# Trying to understand jail networking



## japoc (Nov 16, 2015)

Hi,

I have trouble understanding how ip addresses work in regard to FreeBSD jails.
Every single example I see seems to assign another IP (an alias) to a physical network interface on the host, and attribute it to the jail. But, my server is a remote machine and I was affected only one IP address by the hosting company. I don't think I can decide to add an IP on their network like this.
Should I instead, create an alias on the loopback interface of the host, and use NAT to reach the jail (that is, make a router out of my host) ?
Or am I completely misunderstanding all of this?

Thanks for your help.


----------



## SirDice (Nov 16, 2015)

japoc said:


> Or am I completely misunderstanding all of this?

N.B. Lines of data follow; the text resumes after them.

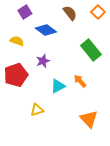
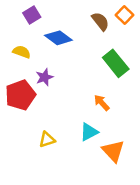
brown semicircle: (70, 13) -> (100, 21), moved
purple star: (43, 61) -> (44, 77), moved
cyan triangle: (58, 86) -> (89, 132), moved

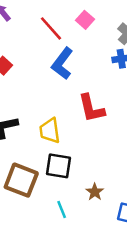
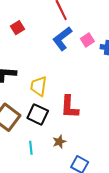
pink square: (85, 20) -> (87, 40), moved
red L-shape: (91, 108) -> (69, 107), moved

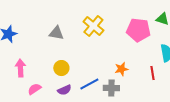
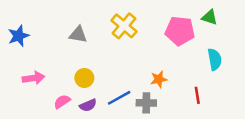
pink arrow: (20, 68) -> (33, 78), turned 84
red line: (152, 73) -> (197, 95), moved
pink semicircle: (34, 89) -> (62, 102), moved

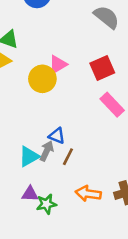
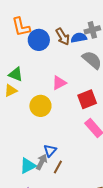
pink triangle: (58, 64) -> (59, 83), moved
blue triangle: (57, 136) -> (50, 150), turned 48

Nope, you understood it correctly.


----------



## japoc (Nov 22, 2015)

Well, it seems it's a lot more complicated than I expected.
I learned it was impossible to set a default route inside a jail. So how could the host could act as a router for the jail? I searched the whole internet (google asks me for captchas now) and I couldn't find a single page explaining how networking works for jails.

I have a question:

When I do a 

`wget 123.123.123.123` 

for example inside the jail. What does the packet look like and on what interface does it go?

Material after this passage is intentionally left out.